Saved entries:
********************
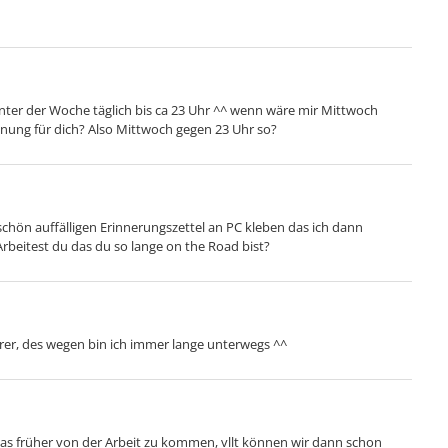
r unter der Woche täglich bis ca 23 Uhr ^^ wenn wäre mir Mittwoch
Ordnung für dich? Also Mittwoch gegen 23 Uhr so?
schön auffälligen Erinnerungszettel an PC kleben das ich dann
Arbeitest du das du so lange on the Road bist?
ehrer, des wegen bin ich immer lange unterwegs ^^
s früher von der Arbeit zu kommen, vllt können wir dann schon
********************
== Requirement ==
What is needed is an exact repetition of every entry, without the pictures.

== Answer box ==
r unter der Woche täglich bis ca 23 Uhr ^^ wenn wäre mir Mittwoch
Ordnung für dich? Also Mittwoch gegen 23 Uhr so?
schön auffälligen Erinnerungszettel an PC kleben das ich dann
Arbeitest du das du so lange on the Road bist?
ehrer, des wegen bin ich immer lange unterwegs ^^
s früher von der Arbeit zu kommen, vllt können wir dann schon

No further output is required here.